Work to be completed. In the entries below, find every line with the string "sich" and copy it.

Records from a dataset:
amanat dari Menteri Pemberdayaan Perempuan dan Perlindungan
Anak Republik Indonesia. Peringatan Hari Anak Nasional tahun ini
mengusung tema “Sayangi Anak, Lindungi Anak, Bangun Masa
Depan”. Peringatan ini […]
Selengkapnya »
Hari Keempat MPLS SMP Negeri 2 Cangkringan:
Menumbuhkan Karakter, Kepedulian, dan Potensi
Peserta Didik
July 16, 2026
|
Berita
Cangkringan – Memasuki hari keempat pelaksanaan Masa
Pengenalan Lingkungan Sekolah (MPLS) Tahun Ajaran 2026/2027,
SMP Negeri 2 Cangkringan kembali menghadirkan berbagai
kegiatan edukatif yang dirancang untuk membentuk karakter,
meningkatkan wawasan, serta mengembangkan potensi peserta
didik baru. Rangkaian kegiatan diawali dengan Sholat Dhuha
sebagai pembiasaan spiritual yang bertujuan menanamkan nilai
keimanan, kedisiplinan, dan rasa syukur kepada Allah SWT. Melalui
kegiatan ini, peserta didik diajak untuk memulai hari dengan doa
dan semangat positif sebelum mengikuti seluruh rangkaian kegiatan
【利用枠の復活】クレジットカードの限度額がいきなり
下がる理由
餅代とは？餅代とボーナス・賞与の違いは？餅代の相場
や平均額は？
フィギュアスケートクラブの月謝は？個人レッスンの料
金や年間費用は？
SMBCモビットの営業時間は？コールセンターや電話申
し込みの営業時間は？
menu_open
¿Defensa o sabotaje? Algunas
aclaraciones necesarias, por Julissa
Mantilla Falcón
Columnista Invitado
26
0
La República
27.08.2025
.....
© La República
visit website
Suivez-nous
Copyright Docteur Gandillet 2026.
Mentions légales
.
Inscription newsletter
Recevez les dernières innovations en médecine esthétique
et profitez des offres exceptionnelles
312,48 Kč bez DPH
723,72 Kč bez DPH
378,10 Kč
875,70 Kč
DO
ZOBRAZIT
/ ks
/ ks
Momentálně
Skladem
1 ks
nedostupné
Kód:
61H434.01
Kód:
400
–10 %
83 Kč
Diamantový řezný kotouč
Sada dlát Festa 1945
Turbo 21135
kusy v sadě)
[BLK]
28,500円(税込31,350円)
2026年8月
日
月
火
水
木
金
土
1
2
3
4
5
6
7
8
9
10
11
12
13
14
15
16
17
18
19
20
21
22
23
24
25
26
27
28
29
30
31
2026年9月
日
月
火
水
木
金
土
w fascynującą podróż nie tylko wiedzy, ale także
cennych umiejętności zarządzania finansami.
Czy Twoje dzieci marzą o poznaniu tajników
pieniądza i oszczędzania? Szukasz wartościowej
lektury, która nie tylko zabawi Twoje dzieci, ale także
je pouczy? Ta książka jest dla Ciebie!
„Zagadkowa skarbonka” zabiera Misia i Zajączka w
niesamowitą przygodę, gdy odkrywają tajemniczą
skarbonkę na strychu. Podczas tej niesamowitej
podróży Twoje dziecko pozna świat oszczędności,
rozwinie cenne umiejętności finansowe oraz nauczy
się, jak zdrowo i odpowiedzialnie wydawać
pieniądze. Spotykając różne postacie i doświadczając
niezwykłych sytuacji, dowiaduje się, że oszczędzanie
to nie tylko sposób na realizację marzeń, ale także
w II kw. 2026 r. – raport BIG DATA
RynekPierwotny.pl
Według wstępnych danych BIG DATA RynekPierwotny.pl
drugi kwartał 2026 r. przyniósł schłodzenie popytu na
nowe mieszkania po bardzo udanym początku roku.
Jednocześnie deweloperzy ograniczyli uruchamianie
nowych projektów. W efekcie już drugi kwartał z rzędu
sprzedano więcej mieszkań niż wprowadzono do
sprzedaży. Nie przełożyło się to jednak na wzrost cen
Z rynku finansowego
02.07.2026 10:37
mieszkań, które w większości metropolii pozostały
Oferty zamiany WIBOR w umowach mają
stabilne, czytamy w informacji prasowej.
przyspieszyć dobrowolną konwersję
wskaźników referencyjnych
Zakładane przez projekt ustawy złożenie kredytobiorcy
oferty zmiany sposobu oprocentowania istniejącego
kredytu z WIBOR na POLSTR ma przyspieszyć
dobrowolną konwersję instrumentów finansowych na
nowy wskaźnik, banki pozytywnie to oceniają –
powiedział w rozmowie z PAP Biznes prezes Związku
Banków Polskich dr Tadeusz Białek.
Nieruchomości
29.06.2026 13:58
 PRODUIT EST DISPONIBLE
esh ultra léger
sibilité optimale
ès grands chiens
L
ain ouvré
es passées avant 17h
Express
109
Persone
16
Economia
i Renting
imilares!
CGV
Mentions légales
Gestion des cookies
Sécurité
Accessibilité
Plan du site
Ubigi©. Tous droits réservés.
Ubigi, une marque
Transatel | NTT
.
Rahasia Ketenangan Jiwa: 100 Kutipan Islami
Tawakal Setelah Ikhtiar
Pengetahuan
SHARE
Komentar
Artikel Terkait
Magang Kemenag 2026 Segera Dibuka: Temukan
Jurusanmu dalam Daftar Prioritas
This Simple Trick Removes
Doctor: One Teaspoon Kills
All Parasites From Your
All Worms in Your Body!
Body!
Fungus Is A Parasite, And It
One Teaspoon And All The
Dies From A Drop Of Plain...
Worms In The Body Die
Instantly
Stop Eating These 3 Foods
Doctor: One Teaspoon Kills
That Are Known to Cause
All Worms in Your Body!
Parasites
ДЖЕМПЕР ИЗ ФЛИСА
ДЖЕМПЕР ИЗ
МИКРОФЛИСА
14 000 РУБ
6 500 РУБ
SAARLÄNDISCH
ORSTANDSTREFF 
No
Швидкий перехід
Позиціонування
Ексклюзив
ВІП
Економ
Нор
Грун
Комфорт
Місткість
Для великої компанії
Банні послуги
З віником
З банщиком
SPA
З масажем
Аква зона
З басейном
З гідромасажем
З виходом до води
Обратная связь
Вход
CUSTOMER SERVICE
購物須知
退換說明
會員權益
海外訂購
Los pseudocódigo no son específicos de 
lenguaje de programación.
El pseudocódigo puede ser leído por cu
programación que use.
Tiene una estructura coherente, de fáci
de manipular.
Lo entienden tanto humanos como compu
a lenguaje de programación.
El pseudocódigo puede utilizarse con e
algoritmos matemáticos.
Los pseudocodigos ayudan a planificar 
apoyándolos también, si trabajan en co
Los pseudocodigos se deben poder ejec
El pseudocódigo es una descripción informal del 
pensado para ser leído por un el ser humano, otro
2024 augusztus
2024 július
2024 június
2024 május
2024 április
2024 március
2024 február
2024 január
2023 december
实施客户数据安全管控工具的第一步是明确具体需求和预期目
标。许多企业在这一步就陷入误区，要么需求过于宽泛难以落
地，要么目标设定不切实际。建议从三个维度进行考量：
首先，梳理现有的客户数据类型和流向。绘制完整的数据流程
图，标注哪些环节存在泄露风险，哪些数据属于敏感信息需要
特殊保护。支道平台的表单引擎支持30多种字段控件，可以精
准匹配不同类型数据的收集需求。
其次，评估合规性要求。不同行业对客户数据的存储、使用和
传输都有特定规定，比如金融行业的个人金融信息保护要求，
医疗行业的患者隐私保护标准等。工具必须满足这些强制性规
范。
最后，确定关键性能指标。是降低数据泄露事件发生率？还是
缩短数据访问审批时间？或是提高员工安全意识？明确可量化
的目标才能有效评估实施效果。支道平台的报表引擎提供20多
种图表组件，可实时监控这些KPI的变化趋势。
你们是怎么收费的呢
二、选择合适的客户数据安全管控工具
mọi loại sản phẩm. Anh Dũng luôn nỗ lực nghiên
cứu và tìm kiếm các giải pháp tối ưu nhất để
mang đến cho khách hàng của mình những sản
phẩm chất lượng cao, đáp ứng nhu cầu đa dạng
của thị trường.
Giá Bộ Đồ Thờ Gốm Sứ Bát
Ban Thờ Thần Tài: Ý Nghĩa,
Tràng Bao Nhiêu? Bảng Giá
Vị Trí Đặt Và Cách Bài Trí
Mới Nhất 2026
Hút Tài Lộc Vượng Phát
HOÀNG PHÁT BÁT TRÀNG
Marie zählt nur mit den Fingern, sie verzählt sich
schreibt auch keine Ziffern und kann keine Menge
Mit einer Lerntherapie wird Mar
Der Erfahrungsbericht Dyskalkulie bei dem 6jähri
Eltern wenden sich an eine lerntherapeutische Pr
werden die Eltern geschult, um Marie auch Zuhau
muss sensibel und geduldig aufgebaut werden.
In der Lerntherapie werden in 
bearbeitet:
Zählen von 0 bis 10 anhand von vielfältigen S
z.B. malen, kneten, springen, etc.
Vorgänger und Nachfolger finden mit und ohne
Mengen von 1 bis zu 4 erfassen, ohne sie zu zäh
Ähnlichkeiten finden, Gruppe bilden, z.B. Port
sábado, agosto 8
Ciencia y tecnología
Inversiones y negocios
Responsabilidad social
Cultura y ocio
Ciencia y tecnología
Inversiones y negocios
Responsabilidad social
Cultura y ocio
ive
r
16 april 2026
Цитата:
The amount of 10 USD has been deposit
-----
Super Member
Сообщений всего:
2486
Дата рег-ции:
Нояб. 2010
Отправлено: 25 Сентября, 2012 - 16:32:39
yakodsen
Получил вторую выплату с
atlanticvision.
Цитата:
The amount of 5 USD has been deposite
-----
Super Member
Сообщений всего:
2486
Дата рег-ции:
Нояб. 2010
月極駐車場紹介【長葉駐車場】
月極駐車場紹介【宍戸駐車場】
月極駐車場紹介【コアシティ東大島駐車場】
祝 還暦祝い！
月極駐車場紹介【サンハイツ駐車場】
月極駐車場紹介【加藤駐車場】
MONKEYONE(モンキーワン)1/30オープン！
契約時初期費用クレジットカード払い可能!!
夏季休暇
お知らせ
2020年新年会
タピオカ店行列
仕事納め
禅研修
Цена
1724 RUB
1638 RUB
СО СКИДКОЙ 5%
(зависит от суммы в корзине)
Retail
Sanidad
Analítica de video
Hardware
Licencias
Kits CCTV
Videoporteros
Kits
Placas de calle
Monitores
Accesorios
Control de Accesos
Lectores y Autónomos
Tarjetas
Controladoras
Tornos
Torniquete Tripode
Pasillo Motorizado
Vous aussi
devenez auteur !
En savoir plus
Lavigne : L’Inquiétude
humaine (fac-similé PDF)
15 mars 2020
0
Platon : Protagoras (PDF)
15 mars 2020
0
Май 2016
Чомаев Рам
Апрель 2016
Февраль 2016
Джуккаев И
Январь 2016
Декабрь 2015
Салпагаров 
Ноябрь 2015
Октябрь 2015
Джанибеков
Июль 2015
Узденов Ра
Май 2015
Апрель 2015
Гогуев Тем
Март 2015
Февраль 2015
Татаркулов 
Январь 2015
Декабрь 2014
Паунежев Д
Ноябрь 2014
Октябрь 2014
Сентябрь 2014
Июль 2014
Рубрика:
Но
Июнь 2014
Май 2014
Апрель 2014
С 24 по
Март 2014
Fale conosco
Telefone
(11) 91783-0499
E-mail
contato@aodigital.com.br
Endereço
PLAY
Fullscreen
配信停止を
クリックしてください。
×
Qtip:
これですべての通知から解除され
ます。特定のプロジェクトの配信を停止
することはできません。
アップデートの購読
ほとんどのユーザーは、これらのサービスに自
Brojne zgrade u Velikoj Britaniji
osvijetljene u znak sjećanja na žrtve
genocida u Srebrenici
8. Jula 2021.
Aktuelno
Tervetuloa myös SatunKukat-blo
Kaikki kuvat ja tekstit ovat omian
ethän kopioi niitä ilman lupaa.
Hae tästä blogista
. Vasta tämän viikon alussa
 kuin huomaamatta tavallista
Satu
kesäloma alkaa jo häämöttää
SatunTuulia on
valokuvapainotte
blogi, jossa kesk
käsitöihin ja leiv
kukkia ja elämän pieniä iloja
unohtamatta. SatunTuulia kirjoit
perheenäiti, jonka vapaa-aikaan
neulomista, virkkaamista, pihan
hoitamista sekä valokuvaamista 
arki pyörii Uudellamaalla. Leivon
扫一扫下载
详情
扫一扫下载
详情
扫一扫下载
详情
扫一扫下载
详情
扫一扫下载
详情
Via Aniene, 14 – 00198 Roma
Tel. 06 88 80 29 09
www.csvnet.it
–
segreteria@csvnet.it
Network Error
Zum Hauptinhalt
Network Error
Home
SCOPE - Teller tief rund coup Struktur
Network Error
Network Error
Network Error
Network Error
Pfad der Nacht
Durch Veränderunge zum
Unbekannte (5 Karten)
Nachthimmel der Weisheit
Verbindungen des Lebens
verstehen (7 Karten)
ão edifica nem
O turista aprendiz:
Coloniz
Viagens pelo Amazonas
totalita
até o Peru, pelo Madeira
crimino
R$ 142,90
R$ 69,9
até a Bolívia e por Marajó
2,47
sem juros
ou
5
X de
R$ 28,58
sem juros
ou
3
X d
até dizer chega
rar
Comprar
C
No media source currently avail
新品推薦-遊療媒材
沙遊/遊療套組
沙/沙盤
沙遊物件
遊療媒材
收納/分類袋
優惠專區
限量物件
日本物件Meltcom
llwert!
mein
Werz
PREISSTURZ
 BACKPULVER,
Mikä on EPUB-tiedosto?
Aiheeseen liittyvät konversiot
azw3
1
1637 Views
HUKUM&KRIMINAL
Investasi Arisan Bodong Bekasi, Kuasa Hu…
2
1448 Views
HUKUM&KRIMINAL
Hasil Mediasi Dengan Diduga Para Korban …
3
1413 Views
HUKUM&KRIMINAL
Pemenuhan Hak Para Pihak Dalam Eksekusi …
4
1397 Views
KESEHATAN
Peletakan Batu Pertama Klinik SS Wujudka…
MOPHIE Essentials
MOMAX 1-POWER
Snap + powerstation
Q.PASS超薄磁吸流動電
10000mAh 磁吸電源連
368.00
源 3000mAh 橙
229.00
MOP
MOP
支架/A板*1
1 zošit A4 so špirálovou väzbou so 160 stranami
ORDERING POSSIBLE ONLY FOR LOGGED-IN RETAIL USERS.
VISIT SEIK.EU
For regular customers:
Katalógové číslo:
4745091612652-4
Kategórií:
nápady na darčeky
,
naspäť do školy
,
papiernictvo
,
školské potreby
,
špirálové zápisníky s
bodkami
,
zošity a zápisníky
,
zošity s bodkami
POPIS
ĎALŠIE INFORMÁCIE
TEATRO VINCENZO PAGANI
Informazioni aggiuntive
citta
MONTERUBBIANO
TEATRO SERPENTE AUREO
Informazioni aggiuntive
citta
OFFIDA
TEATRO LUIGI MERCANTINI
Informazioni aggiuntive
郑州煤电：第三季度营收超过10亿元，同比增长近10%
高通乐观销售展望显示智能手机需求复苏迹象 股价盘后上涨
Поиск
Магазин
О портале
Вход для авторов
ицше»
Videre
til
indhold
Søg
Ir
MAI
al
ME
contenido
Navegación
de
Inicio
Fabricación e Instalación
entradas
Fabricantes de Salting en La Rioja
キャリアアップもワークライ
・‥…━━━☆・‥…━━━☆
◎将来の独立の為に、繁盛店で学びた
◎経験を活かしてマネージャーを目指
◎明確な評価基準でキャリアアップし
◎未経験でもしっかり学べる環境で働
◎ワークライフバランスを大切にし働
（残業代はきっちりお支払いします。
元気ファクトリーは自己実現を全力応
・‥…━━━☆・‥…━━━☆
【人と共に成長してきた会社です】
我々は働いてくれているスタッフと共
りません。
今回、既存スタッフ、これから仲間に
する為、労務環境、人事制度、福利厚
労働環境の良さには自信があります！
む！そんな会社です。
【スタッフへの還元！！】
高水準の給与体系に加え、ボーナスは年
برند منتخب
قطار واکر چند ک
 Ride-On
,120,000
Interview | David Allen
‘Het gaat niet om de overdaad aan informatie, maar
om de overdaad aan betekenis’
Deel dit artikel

Answer to the problem.
Marie zählt nur mit den Fingern, sie verzählt sich
Eltern wenden sich an eine lerntherapeutische Pr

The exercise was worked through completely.